* **Problem description**: Please return only the lines from the one holding "Werken bij (482, 1568)" through the one holding "Business (254, 1568)", exactly as they appear in the records below, both ends included.

* **Information provided**:
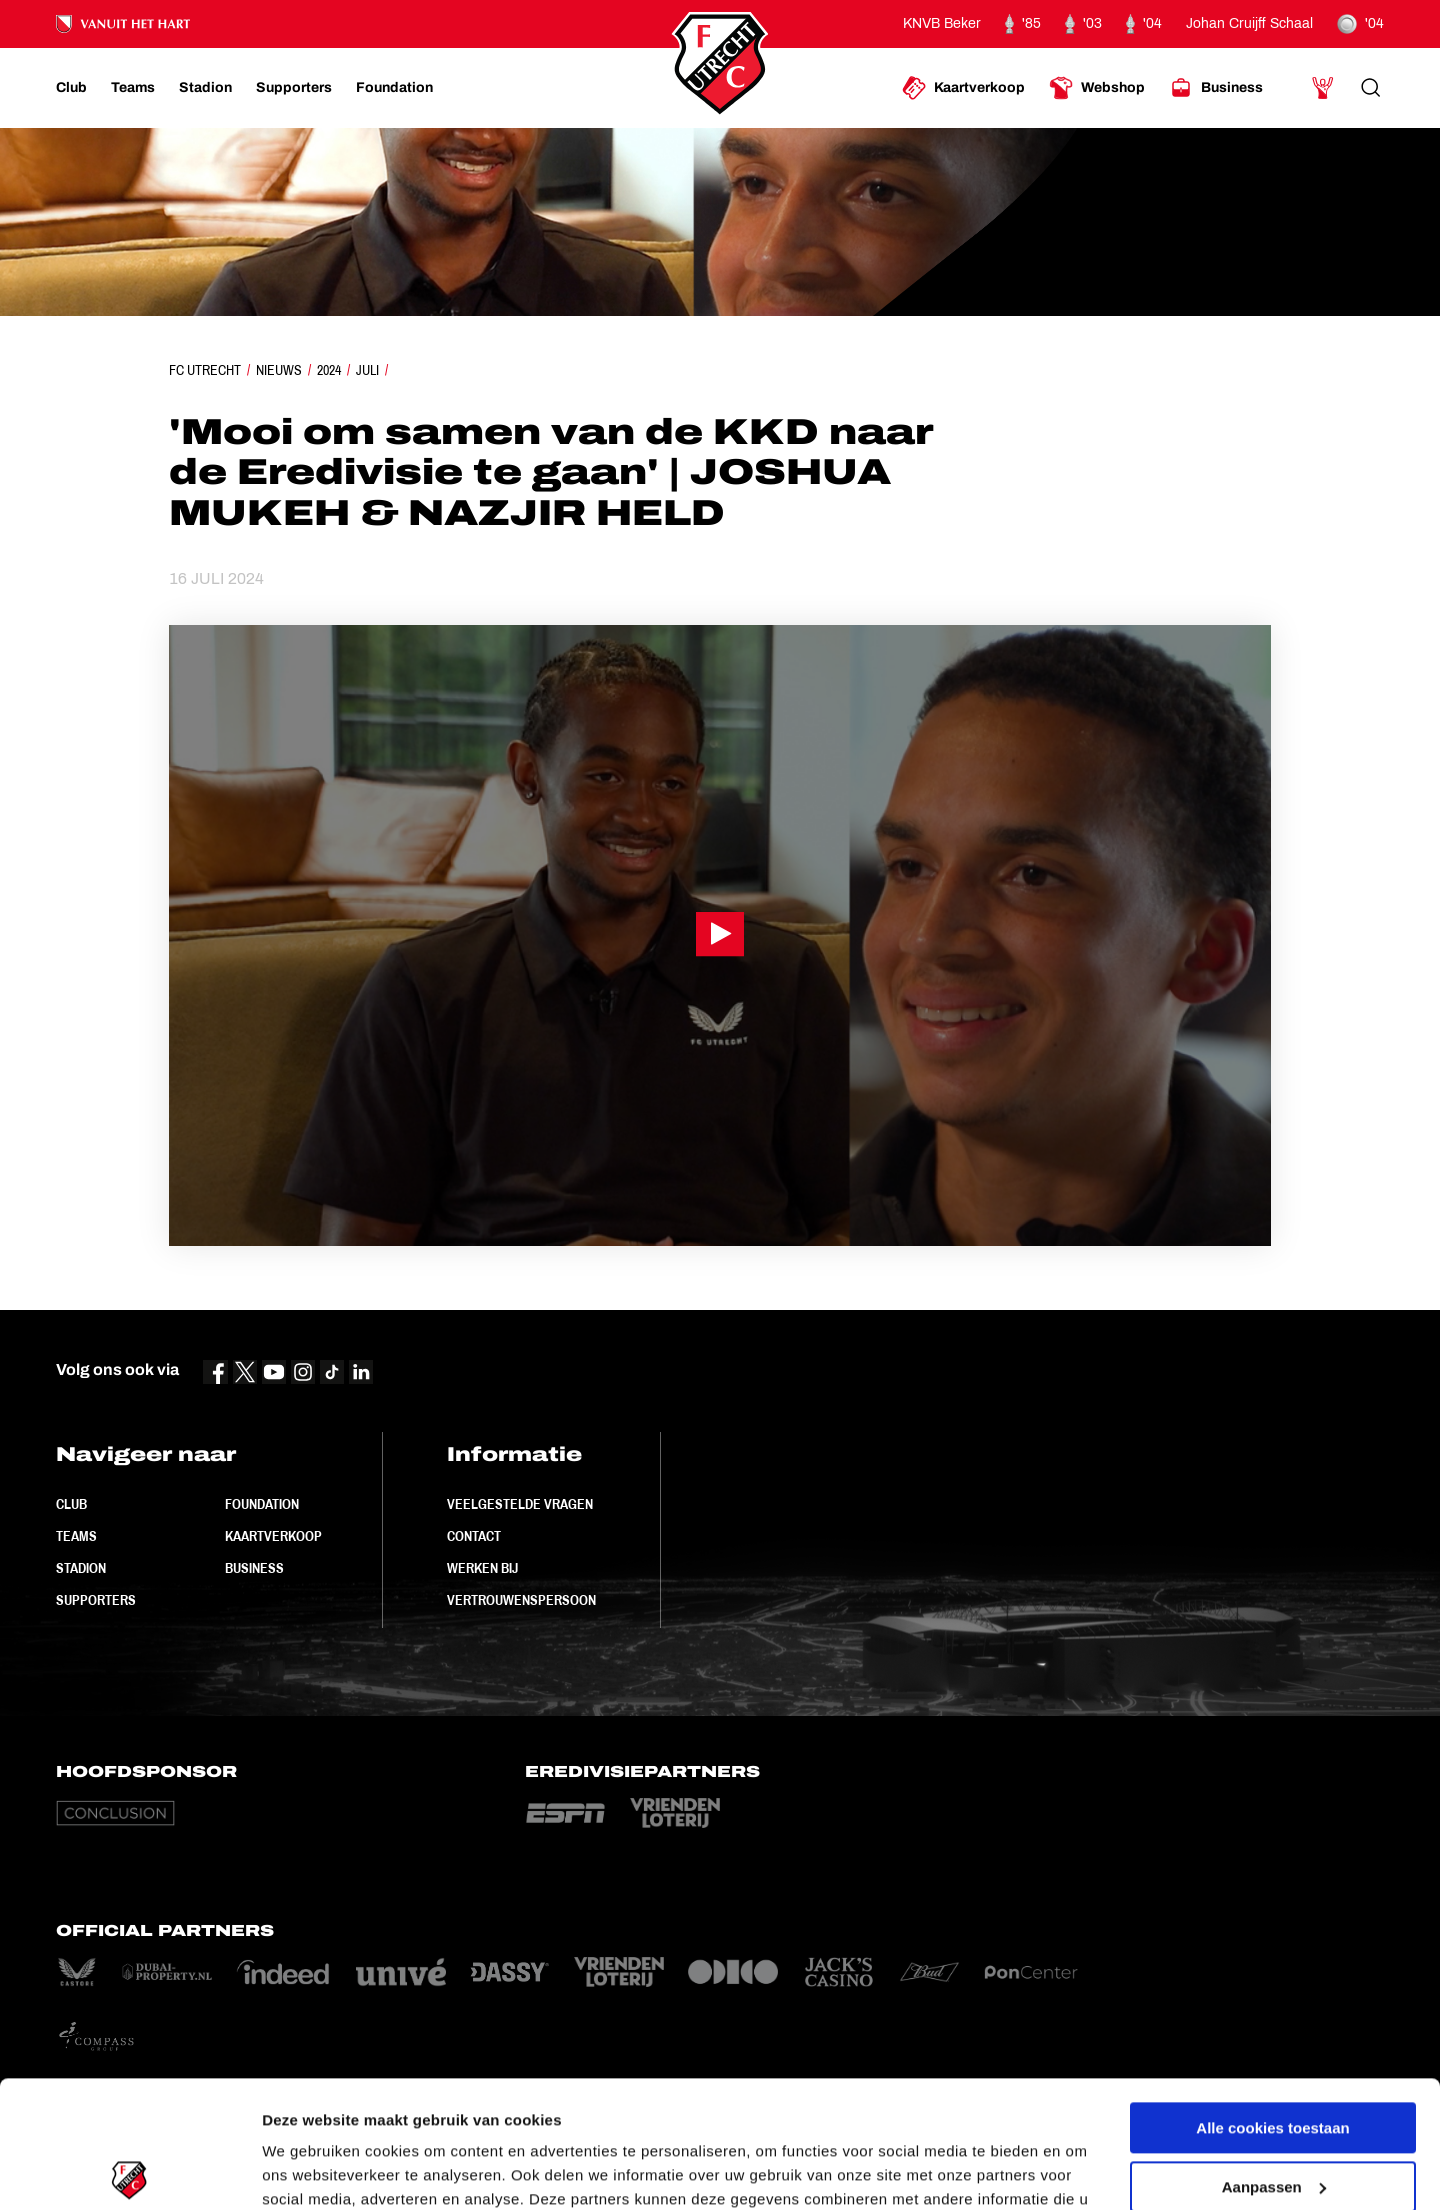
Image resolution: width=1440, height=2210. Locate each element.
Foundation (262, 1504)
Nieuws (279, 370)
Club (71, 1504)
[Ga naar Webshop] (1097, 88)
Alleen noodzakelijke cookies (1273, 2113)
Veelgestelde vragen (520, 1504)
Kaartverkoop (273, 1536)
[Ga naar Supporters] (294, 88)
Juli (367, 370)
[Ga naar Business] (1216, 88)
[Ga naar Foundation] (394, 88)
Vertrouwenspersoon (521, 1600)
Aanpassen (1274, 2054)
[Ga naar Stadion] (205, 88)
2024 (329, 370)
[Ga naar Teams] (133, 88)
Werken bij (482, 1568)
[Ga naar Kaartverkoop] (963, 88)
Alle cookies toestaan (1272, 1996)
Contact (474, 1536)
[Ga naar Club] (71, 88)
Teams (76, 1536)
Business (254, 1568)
...
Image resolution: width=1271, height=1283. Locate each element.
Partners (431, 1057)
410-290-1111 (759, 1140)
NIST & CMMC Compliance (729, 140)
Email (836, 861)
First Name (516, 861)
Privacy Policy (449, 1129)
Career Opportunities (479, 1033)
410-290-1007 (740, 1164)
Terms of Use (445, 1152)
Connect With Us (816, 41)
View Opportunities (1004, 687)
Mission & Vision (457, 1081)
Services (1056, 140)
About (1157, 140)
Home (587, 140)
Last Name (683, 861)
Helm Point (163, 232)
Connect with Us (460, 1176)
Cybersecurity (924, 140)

* **Completed task**:
Werken bij (482, 1568)
[Ga naar Kaartverkoop] (963, 88)
Alle cookies toestaan (1272, 1996)
Contact (474, 1536)
[Ga naar Club] (71, 88)
Teams (76, 1536)
Business (254, 1568)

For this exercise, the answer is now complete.